Last week, the Centers for Disease Control and Prevention (CDC) announced that US smoking rates have hit a record low, at 14%. E-cigarette companies and public health experts alike, have been contributing these declining smoking rates to the fact that many smokers have been switching to safer alternatives.
In line with this, research from around the globe keeps indicating that e-cigarettes are the most effective smoking cessation tools to date, and several health entities have commended the devices for the role they are having in decreasing the international smoking epidemic. However, the CDC refuses to acknowledge any of this.
CDC’s inaccurate claims on e-cigs‘ for smoking cessation
King added that if smokers were truly quitting thanks to e-cigarettes, we would witness a sharp increase in the number of e-cigarette users, and the opposite is the case. The CDC official pointed out that his team found that in 2017, about 2.8 percent of adults used e-cigarettes, down from 3.4 percent in 2015. “We’re basically seeing a gradual decline in overall e-cigarette use among adults, which is starkly different from what we’re seeing in youth,” said King.

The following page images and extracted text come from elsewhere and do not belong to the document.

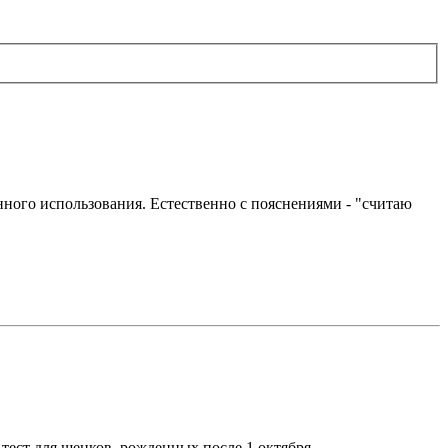
нного использования. Естественно с пояснениями - "считаю
тест для щенков, рожденных после 1 октября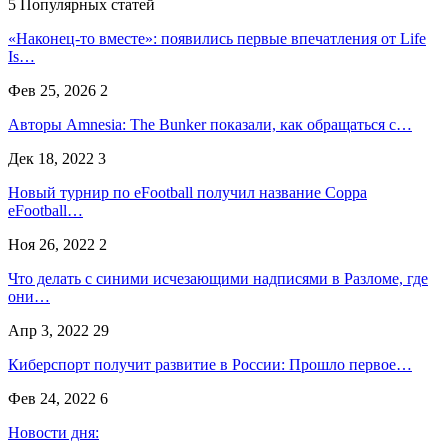
5 Популярных статей
«Наконец-то вместе»: появились первые впечатления от Life
Is…
Фев 25, 2026
2
Авторы Amnesia: The Bunker показали, как обращаться с…
Дек 18, 2022
3
Новый турнир по eFootball получил название Coppa
eFootball…
Ноя 26, 2022
2
Что делать с синими исчезающими надписями в Разломе, где
они…
Апр 3, 2022
29
Киберспорт получит развитие в России: Прошло первое…
Фев 24, 2022
6
Новости дня: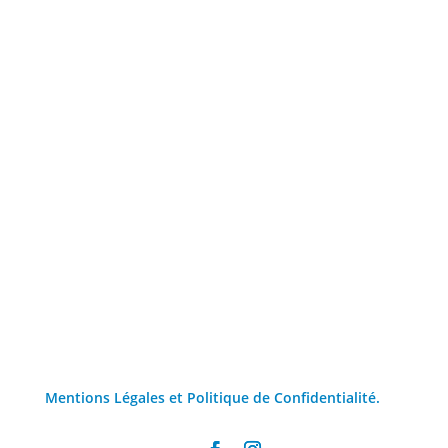
Mentions Légales et Politique de Confidentialité.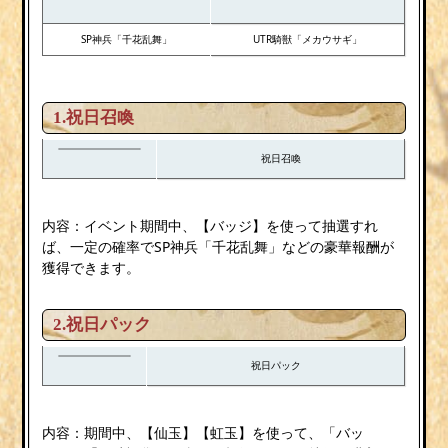
SP神兵「千花乱舞」
UTR騎獣「メカウサギ」
1.祝日召喚
祝日召喚
内容：イベント期間中、【バッジ】を使って抽選すれ
ば、一定の確率でSP神兵「千花乱舞」などの豪華報酬が
獲得できます。
2.祝日パック
祝日パック
内容：期間中、【仙玉】【虹玉】を使って、「バッ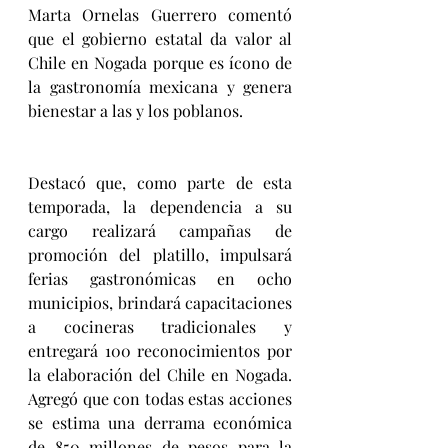
Marta Ornelas Guerrero comentó 
que el gobierno estatal da valor al 
Chile en Nogada porque es ícono de 
la gastronomía mexicana y genera 
bienestar a las y los poblanos.
Destacó que, como parte de esta 
temporada, la dependencia a su 
cargo realizará campañas de 
promoción del platillo, impulsará 
ferias gastronómicas en ocho 
municipios, brindará capacitaciones 
a cocineras tradicionales y 
entregará 100 reconocimientos por 
la elaboración del Chile en Nogada. 
Agregó que con todas estas acciones 
se estima una derrama económica 
de 850 millones de pesos para la 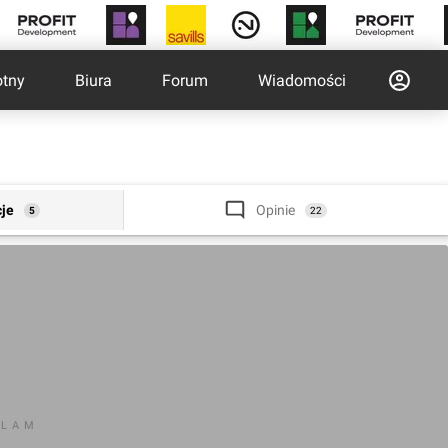
otny
Biura
Forum
Wiadomości
cje
Opinie
5
22
KLAM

However, director of the Tobacco Research and Treatment Center at Massachusetts General Hospital Nancy Rigotti, pointed out that if e-cigarettes are used as intended, as a temporary aid to quit smoking, then these figures could make sense. “That’s assuming that people are switching to e-cigarettes and staying with e-cigarettes, rather than using them for a short time and then quitting nicotine altogether,” she says. “But certainly I agree you can’t ascribe this to e-cigarettes.”
Research indicates a correlation between vaping and smoking cessation
On the other hand, while the US insists on remaining sceptical about the role of e-cigarettes in smoking cessation, another recent study indicated that there is indeed a correlation between vaping and quitting smoking.
The data for this study were collected from the 2014/15 Tobacco Use Supplement-Current Population Survey (TUS-CPS) on cigarette and e-cigarette use, and individual characteristics were supplemented with information on state tobacco control policies. The study authors estimated quit attempts amongst those who had smoked a year earlier and remained abstinent for at least 3 months amongst those making a quit attempt.
The results indicated that e-cigarette users were more likely to have tried to quit smoking than non-users. Amongst those making at least one quit attempt, quit success was lower amongst never users, but higher amongst those who had used e-cigarettes at least 5 times in the last month. “Both quit attempts and quit success were linearly related to the frequency of e-cigarette use,” read the study abstract.